Whether the eruption has ended or not will depend on whether magma still stored in the reservoir beneath the surface is able to ascend or not, which in turn is likely depending on two main factors:
First, whether the shallow reservoir is being re-supplied by magma from the deeper source, which should become visible with the occurrence of deeper earthquakes - lately, these have been mostly absent, suggesting that supply from the deep source has ended.
Second, the ascent of magma from the shallow reservoir is driven by gasses dissolved in the magma and forming bubbles to increase volume and pressure and eventually make the magma rise to erupt as lava.
If, and this is maybe a likely scenario, most of the gasses have already left the system or if the remaining gasses can separate efficiently from the liquid (magma), and rise and degas at the vents and through the surface, the magma will slowly start cooling down and eventually crystallize over a very long period of time.
It is also very much possible that the current pause of the eruption leads to a blockage of the upper conduits, which disables the degassing process and generates conditions that could lead to sudden explosions and allowing probably smaller batches of remaining magma to erupt in short phases of re-activation.
Nobody knows for now - the situation remains volatile and care should be taken to make any predictions of whether activity will resume or not.

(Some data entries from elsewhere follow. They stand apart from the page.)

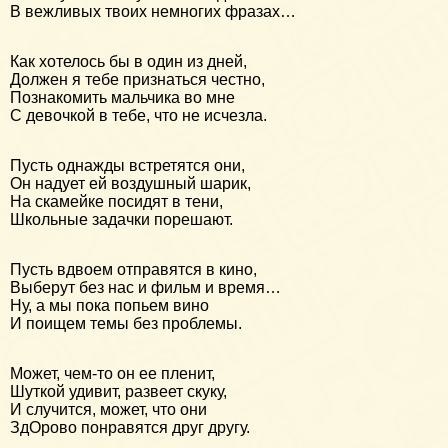
В вежливых твоих немногих фразах…
Как хотелось бы в один из дней,
Должен я тебе признаться честно,
Познакомить мальчика во мне
С девочкой в тебе, что не исчезла.
Пусть однажды встретятся они,
Он надует ей воздушный шарик,
На скамейке посидят в тени,
Школьные задачки порешают.
Пусть вдвоем отправятся в кино,
Выберут без нас и фильм и время…
Ну, а мы пока попьем вино
И поищем темы без проблемы.
Может, чем-то он ее пленит,
Шуткой удивит, развеет скуку,
И случится, может, что они
ЗдОрово понравятся друг другу.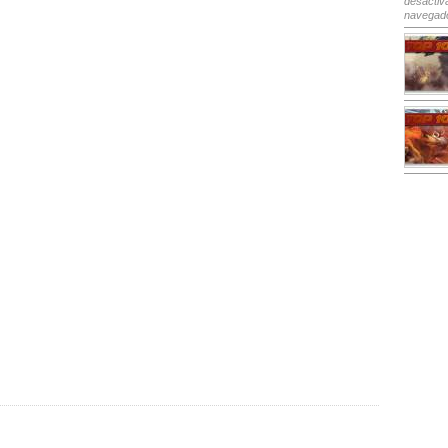
desactiv
navegad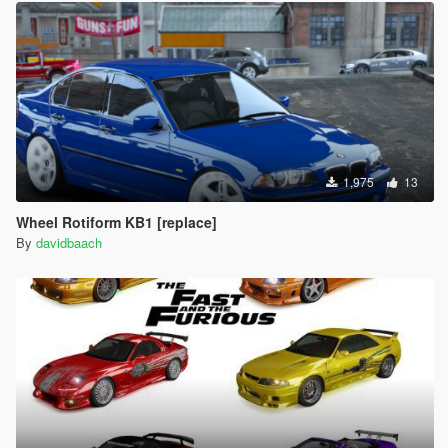
1,975
13
Wheel Rotiform KB1 [replace]
By
davidbaach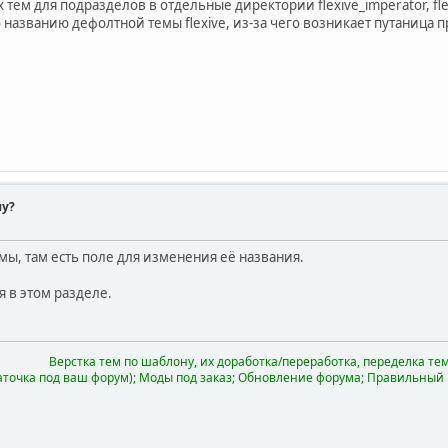
 тем для подразделов в отдельные директории flexive_imperator, fle
 названию дефолтной темы flexive, из-за чего возникает путаница 
му?
мы, там есть поле для изменения её названия.
 в этом разделе.
Верстка тем по шаблону, их доработка/переработка, переделка тем 
аточка под ваш форум); Моды под заказ; Обновление форума; Правильный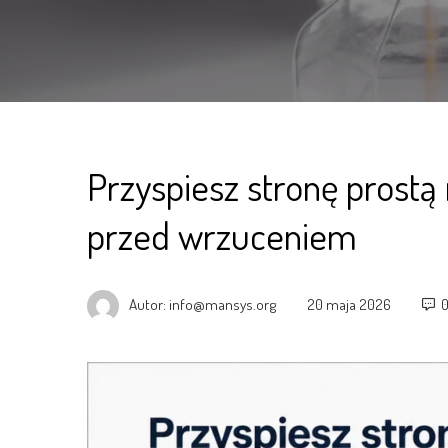
Przyspiesz stronę prostą
przed wrzuceniem
Autor:
info@mansys.org
20 maja 2026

La Palma volcano: activity drops sharply, eruption might have ended or is pausing
After a temporary strong increase yesterday producing lava fountaining and tall ash plumes, visible activity decreased drastically and more or less ceased today. No significant explosions or lava flows can be seen on any of the available images from the vents or on this morning's drone surveillance flight. Volcanic tremor has dropped to its lowest levels since the eruption began, and is close to absent now.
The absence of tremor in the signal in turn allows to detect tiny quakes of magnitudes below 2, which leads to an increase in the number of total detected quakes - IGN reported 129 events, but only 5 of them were at least of magnitude 3 and none above 3.2, which is among the lowest-by-energy combined values counts since the beginning of the eruption.
Whether or not the eruption is now already at its end is hard to say, but it is most likely at least close to it.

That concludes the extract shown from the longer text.